[Data to process Boundary: Start]

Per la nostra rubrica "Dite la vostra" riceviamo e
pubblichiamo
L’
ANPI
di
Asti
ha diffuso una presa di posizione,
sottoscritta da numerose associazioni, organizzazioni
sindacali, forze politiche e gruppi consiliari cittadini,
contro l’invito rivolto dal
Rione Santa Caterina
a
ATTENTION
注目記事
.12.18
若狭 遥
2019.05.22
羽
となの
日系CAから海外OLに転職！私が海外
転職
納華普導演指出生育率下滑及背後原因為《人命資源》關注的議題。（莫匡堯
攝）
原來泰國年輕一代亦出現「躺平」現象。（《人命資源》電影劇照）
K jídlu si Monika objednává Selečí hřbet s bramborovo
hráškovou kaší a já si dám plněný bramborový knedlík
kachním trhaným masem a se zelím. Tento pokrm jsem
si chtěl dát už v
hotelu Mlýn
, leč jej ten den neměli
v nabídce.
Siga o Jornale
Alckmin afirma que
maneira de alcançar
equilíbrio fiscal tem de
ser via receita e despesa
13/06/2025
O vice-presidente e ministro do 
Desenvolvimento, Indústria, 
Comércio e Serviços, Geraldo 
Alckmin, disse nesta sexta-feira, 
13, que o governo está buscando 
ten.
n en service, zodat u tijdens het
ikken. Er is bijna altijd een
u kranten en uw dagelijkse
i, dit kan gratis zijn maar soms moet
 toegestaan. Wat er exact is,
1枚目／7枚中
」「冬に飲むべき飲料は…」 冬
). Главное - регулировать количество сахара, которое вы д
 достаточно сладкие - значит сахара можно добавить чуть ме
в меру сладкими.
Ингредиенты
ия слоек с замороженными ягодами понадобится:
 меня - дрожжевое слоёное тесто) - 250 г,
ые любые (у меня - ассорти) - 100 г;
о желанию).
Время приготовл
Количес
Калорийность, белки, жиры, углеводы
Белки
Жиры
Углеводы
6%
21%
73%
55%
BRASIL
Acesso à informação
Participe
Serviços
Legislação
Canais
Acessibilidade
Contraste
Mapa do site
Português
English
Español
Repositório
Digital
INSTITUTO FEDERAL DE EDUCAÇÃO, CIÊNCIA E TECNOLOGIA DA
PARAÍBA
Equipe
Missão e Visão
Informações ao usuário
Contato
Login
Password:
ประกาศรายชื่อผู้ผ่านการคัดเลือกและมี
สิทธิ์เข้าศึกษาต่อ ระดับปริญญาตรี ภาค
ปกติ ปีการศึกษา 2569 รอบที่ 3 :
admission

[Data to process Boundary: End]

● Directions
Return the material exactly. Leave out no line.

● Solved problem
Per la nostra rubrica "Dite la vostra" riceviamo e
pubblichiamo
L’
ANPI
di
Asti
ha diffuso una presa di posizione,
sottoscritta da numerose associazioni, organizzazioni
sindacali, forze politiche e gruppi consiliari cittadini,
contro l’invito rivolto dal
Rione Santa Caterina
a
ATTENTION
注目記事
.12.18
若狭 遥
2019.05.22
羽
となの
日系CAから海外OLに転職！私が海外
転職
納華普導演指出生育率下滑及背後原因為《人命資源》關注的議題。（莫匡堯
攝）
原來泰國年輕一代亦出現「躺平」現象。（《人命資源》電影劇照）
K jídlu si Monika objednává Selečí hřbet s bramborovo
hráškovou kaší a já si dám plněný bramborový knedlík
kachním trhaným masem a se zelím. Tento pokrm jsem
si chtěl dát už v
hotelu Mlýn
, leč jej ten den neměli
v nabídce.
Siga o Jornale
Alckmin afirma que
maneira de alcançar
equilíbrio fiscal tem de
ser via receita e despesa
13/06/2025
O vice-presidente e ministro do 
Desenvolvimento, Indústria, 
Comércio e Serviços, Geraldo 
Alckmin, disse nesta sexta-feira, 
13, que o governo está buscando 
ten.
n en service, zodat u tijdens het
ikken. Er is bijna altijd een
u kranten en uw dagelijkse
i, dit kan gratis zijn maar soms moet
 toegestaan. Wat er exact is,
1枚目／7枚中
」「冬に飲むべき飲料は…」 冬
). Главное - регулировать количество сахара, которое вы д
 достаточно сладкие - значит сахара можно добавить чуть ме
в меру сладкими.
Ингредиенты
ия слоек с замороженными ягодами понадобится:
 меня - дрожжевое слоёное тесто) - 250 г,
ые любые (у меня - ассорти) - 100 г;
о желанию).
Время приготовл
Количес
Калорийность, белки, жиры, углеводы
Белки
Жиры
Углеводы
6%
21%
73%
55%
BRASIL
Acesso à informação
Participe
Serviços
Legislação
Canais
Acessibilidade
Contraste
Mapa do site
Português
English
Español
Repositório
Digital
INSTITUTO FEDERAL DE EDUCAÇÃO, CIÊNCIA E TECNOLOGIA DA
PARAÍBA
Equipe
Missão e Visão
Informações ao usuário
Contato
Login
Password:
ประกาศรายชื่อผู้ผ่านการคัดเลือกและมี
สิทธิ์เข้าศึกษาต่อ ระดับปริญญาตรี ภาค
ปกติ ปีการศึกษา 2569 รอบที่ 3 :
admission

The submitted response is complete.